Qualitätsmanagement in der Arztpraxis

Das Sozialgesetzbuch schreibt die Einführung und Weiterentwicklung eines einrichtungsinternen Qualitätsmanagements für niedergelassene Ärzte verbindlich vor.

Ziele des Qualitätsmanagements :
Die eigene Arbeitskraft gezielt einzusetzen und wieder Zeit für das eigentlich Wichtige - die Versorgung der Patienten - zu haben, ist das Ziel von Qualitätsmanagement. Dabei geht es nicht um neue Vorschriften und noch mehr bürokratischen Ballast, sondern um die strukturierte Planung und Organisation von Arbeitsabläufen.
Risiken frühzeitig erkennen, Probleme gar nicht erst entstehen lassen, Einzeltätigkeiten präzise definieren, zusammenhängende Prozesse optimal steuern - und dies systematisiert über alle Bereiche der Praxis: das ist der Weg zu entlastetem Personal, effizientem Workflow, mehr Zeit für den Patienten und Spaß an der Arbeit.
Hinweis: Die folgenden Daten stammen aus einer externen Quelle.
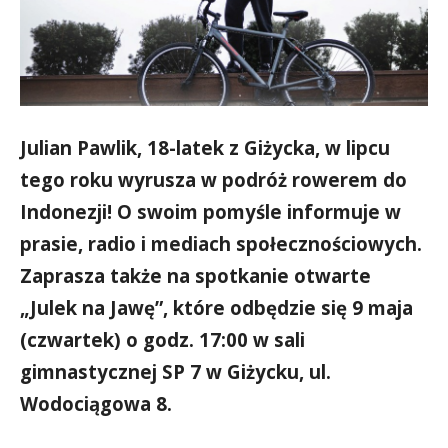
Julian Pawlik, 18-latek z Giżycka, w lipcu
tego roku wyrusza w podróż rowerem do
Indonezji! O swoim pomyśle informuje w
prasie, radio i mediach społecznościowych.
Zaprasza także na spotkanie otwarte
„Julek na Jawę”, które odbędzie się 9 maja
(czwartek) o godz. 17:00 w sali
gimnastycznej SP 7 w Giżycku, ul.
Wodociągowa 8.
Bedeutung des Qualitätsmanagements:
Während die Qualitätssicherung auf ein überprüfbares Niveau einzelner Leistungen ausgerichtet ist, stellt das Qualitätsmanagement die Summe aller qualitätsrelevanten Zielsetzungen und Maßnahmen zur Verbesserung von Arbeitsabläufen dar. QM deckt also einen erheblich breiteren Rahmen der Praxisorganisation ab, als dies einzelne Qualitätssicherungs-Maßnahmen können. Wesentlich dabei ist, dass es sich bei QM nicht um ein abstraktes Regelwerk handelt. Die QM-Regeln werden von jedem Praxisteam selbst festgelegt.
Gemeinsam alle Bereiche der Praxis nach Verbesserungsmöglichkeiten zu durchleuchten, ist der Anfang zur Einführung eines Qualitätsmanagement-Systems, dessen Aufgabe darin besteht, sicherzustellen, dass die Ausführung aller Maßnahmen in der Praxis so erfolgt, wie sie geplant wurden.
An zweiter Stelle steht dann die Umsetzung der Verbesserungsmaßnahmen mit eindeutiger Aufgabenverteilung und präzisem Zeitplan.
Der dritte Schritt beinhaltet die regelmäßige Überprüfung des Erreichten an den selbst gesteckten Zielen und der vierte schließlich die kontinuierliche strategische Weiterentwicklung.